[Data shown Boundary: Start]

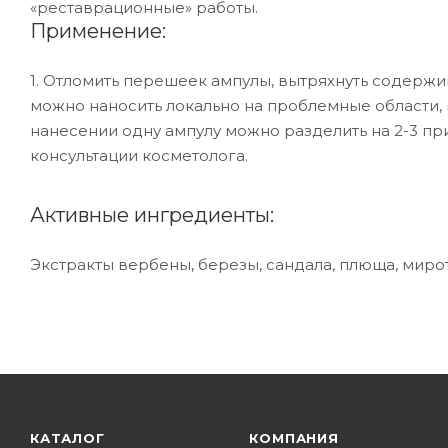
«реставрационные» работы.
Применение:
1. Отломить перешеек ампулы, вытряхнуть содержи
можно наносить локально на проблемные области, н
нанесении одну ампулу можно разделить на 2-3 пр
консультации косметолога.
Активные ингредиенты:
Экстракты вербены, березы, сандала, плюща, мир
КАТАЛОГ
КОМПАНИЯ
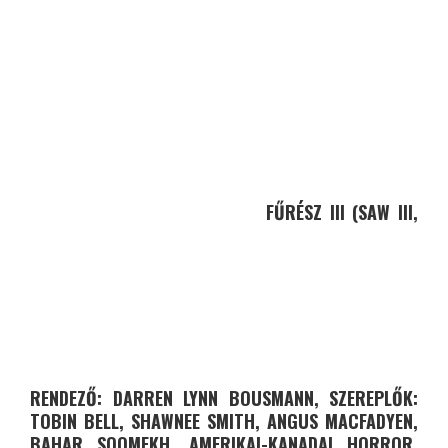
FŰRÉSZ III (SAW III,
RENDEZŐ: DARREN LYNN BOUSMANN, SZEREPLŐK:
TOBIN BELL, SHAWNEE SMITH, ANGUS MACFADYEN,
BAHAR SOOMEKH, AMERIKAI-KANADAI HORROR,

[Data shown Boundary: End]

- _Exercise directions_: Scan the lines above for the word "можно", then copy each line that has it.

- _Response_:
можно наносить локально на проблемные области, н
нанесении одну ампулу можно разделить на 2-3 пр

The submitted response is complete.